The Eysenck Personality Inventory (EPI) measures two pervasive, independent dimensions of personality, Extraversion-Introversion and Neuroticism-Stability, which account for most of the variance in the personality domain.

It's easy to imagine a person who is entirely charming and easily passes such tests, but also lies, steals, and rapes.  In fact, much literature comes from this possibility.  It is the source of much trouble.  We all thought Trump had lots of money and that his little jokes about women weren't serious.

In fact, we tend to react to political elections as though we were evaluating the character in murder mysteries.  The good-looking and familiar attract us.  Part of the trouble for people with color is that villains have been cast so much as dark people that the conceit has crept into our subconsciousnesses.  But old Nazi movies have backfired -- somehow they signal power and mix it with cruelty.  Less educated people tend to still use the moral principle of sentimentality that was strong in the 19th century.   One of the good things about Downton Abbey was that the Earl of Grantham, who held to those patriarchal principles, was constantly challenged without being hated or punished.

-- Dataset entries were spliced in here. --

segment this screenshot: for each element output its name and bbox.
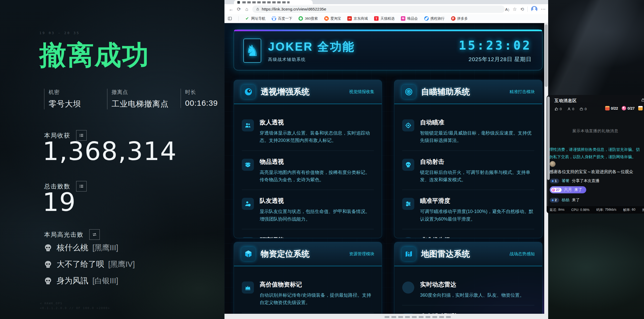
crosshair-icon — [402, 119, 414, 131]
bookmark-item[interactable]: 唯品会 — [401, 16, 418, 21]
swap-icon[interactable] — [89, 229, 100, 240]
stat-label: 机密 — [49, 89, 81, 96]
fan-level-chip: 27 — [551, 188, 562, 192]
sidebar-toggle-icon[interactable] — [228, 16, 232, 21]
chat-username: 饕餮 — [562, 178, 569, 183]
bookmark-label: 360搜索 — [305, 16, 318, 21]
stat-label: 撤离点 — [112, 89, 169, 96]
card-aimbot-system: 自瞄辅助系统 精准打击模块 自动瞄准 智能锁定最近/最具威胁目标，毫秒级反应速度… — [394, 80, 542, 238]
panel-title: 互动消息区 — [554, 98, 577, 104]
lock-icon[interactable] — [641, 98, 644, 102]
feature-desc: 穿透墙体显示敌人位置、装备和状态信息，实时追踪动态。支持200米范围内所有敌人标… — [260, 129, 374, 144]
list-icon[interactable] — [76, 181, 87, 192]
cube-icon — [241, 247, 255, 261]
bullseye-icon — [402, 85, 416, 99]
beer-icon — [638, 106, 643, 110]
bookmark-item[interactable]: 携程旅行 — [424, 16, 445, 21]
pdd-favicon — [451, 16, 455, 21]
browser-tab-strip — [224, 0, 548, 4]
circle-placeholder-icon — [402, 237, 414, 238]
bookmark-item[interactable]: 拼多多 — [451, 16, 468, 21]
feature-title: 瞄准优先级 — [420, 236, 534, 238]
crown-icon — [242, 281, 254, 294]
badge-level: 27 — [556, 188, 559, 192]
feature-aim-smoothness: 瞄准平滑度 可调节瞄准移动平滑度(10-100%)，避免不自然移动。默认设置为6… — [402, 190, 534, 229]
card-tag: 精准打击模块 — [510, 89, 535, 95]
back-icon[interactable]: ← — [227, 5, 235, 13]
map-icon — [402, 247, 416, 261]
vip-favicon — [401, 16, 405, 21]
feature-realtime-radar: 实时动态雷达 360度全向扫描，实时显示敌人、队友、物资位置。 — [402, 274, 534, 305]
red-envelope-counter: 0/22 — [605, 106, 618, 110]
lollipop-counter: 0/27 — [622, 106, 635, 110]
panel-scrollbar-thumb[interactable] — [547, 97, 550, 180]
viewer-icon — [567, 107, 571, 111]
lock-icon — [256, 7, 259, 11]
feature-desc: 显示队友位置与状态，包括生命值、护甲和装备情况。增强团队协同作战能力。 — [260, 208, 374, 223]
feature-desc: 自动识别并标记传奇/史诗级装备，提供最短路径。支持自定义物资优先级设置。 — [260, 291, 374, 306]
gem-icon — [552, 188, 555, 192]
address-bar[interactable]: https://link.3ceng.cn/view/d652235e — [252, 6, 505, 13]
users-icon — [242, 119, 254, 131]
tmall-favicon — [374, 16, 379, 21]
feature-title: 距离调节 — [260, 236, 374, 238]
card-loot-system: 物资定位系统 资源管理模块 高价值物资标记 自动识别并标记传奇/史诗级装备，提供… — [234, 242, 382, 319]
tab-title-smudge — [242, 1, 290, 3]
kill-name: 身为风訊 — [57, 275, 88, 286]
page-subtitle: 高级战术辅助系统 — [268, 57, 355, 62]
stat-label: 时长 — [185, 89, 218, 96]
bookmark-label: 携程旅行 — [431, 16, 445, 21]
favorite-star-icon[interactable]: ☆ — [513, 6, 517, 12]
bookmark-item[interactable]: 爱淘宝 — [324, 16, 341, 21]
badge-level: 1 — [555, 179, 557, 183]
browser-tab[interactable] — [234, 0, 313, 4]
read-aloud-icon[interactable]: A — [505, 7, 509, 12]
bookmark-label: 拼多多 — [457, 16, 468, 21]
cpu-stat: CPU:0.98% — [571, 208, 589, 212]
bookmarks-bar: 网址导航 百度一下 360搜索 爱淘宝 京东商城 天猫精选 唯品会 携程旅行 拼… — [224, 14, 548, 23]
counter-value: 0 — [585, 107, 587, 111]
counter-value: 0 — [572, 107, 574, 111]
bookmark-item[interactable]: 百度一下 — [272, 16, 292, 21]
card-title: 透视增强系统 — [261, 86, 344, 97]
bookmark-item[interactable]: 京东商城 — [347, 16, 368, 21]
kills-value: 19 — [43, 189, 76, 215]
greeting-message: 感谢各位支持的宝宝～欢迎进房的各～位观众 — [549, 169, 633, 175]
user-shield-icon — [242, 198, 254, 210]
card-title: 物资定位系统 — [261, 248, 344, 259]
red-envelope-icon — [605, 106, 610, 110]
ellipsis-icon[interactable]: ⋯ — [541, 6, 546, 12]
streamer-avatar[interactable] — [550, 161, 556, 167]
bookmark-item[interactable]: 360搜索 — [299, 16, 318, 21]
bookmark-item[interactable]: 天猫精选 — [374, 16, 395, 21]
bitrate-stat: 码率:756kb/s — [596, 208, 616, 212]
kill-rank: [黑鹰IV] — [108, 259, 135, 270]
browser-window: ← ⟳ ⌂ https://link.3ceng.cn/view/d652235… — [224, 0, 548, 319]
baidu-favicon — [272, 16, 276, 21]
hud-faint-code: <0.1.1.2.0.0 // 0F 100.0 +2000> — [40, 306, 110, 310]
feature-desc: 智能锁定最近/最具威胁目标，毫秒级反应速度。支持优先级目标选择算法。 — [420, 129, 534, 144]
feature-enemy-esp: 敌人透视 穿透墙体显示敌人位置、装备和状态信息，实时追踪动态。支持200米范围内… — [242, 111, 374, 151]
kill-row: 核什么桃 [黑鹰III] — [44, 242, 118, 253]
scrollbar-thumb[interactable] — [545, 24, 548, 87]
diamond-icon: ◆ — [552, 198, 554, 202]
home-icon[interactable]: ⌂ — [243, 5, 251, 13]
profile-avatar[interactable] — [531, 6, 537, 12]
screenshot-stage: 19 03 - 20 35 撤离成功 机密 零号大坝 撤离点 工业电梯撤离点 时… — [0, 0, 644, 319]
latency-stat: 延迟:8ms — [550, 208, 564, 212]
likes-counter: 0 — [554, 107, 562, 111]
feature-title: 高价值物资标记 — [260, 280, 374, 289]
feature-aim-priority: 瞄准优先级 支持头部/胸部/身体优先级选择，最大化伤害输出。默认设置为头部优先模… — [402, 229, 534, 238]
refresh-circle-icon[interactable]: ⟲ — [520, 7, 524, 12]
stream-fps-stat: 推流帧率:6 — [642, 208, 644, 212]
bookmark-item[interactable]: 网址导航 — [245, 16, 265, 21]
kill-row: 身为风訊 [白银III] — [44, 275, 118, 286]
feature-desc: 可调节瞄准移动平滑度(10-100%)，避免不自然移动。默认设置为60%最佳平滑… — [420, 208, 534, 223]
chat-message: ◆1 饕餮 分享了本次直播 — [550, 178, 599, 183]
feature-title: 敌人透视 — [260, 118, 374, 126]
bookmark-label: 天猫精选 — [380, 16, 395, 21]
circle-placeholder-icon — [402, 281, 414, 294]
gift-progress-counters: 0/22 0/27 0/ — [605, 106, 644, 110]
feature-title: 物品透视 — [260, 158, 374, 166]
refresh-icon[interactable]: ⟳ — [235, 5, 243, 13]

This general statement about psych testing is from:  https://psychcentral.com/lib/what-is-psychological-assessment/

"Psychological assessment is a process of testing that uses a combination of techniques to help arrive at some hypotheses about a person and their behavior, personality and capabilities. Psychological assessment is also referred to as psychological testing, or performing a psychological battery on a person. Psychological testing is nearly always performed by a licensed psychologist, or a psychology trainee (such as an intern). Psychologists are the only profession that is expertly trained to perform and interpret psychological tests.

"Psychological assessment should never be performed in a vacuum. A part of a thorough assessment of an individual is that they also undergo a full medical examination, to rule out the possibilities of a medical, disease or organic cause for the individual’s symptoms. It’s often helpful to have this done first, before psychological testing (as it may make psychological testing moot)."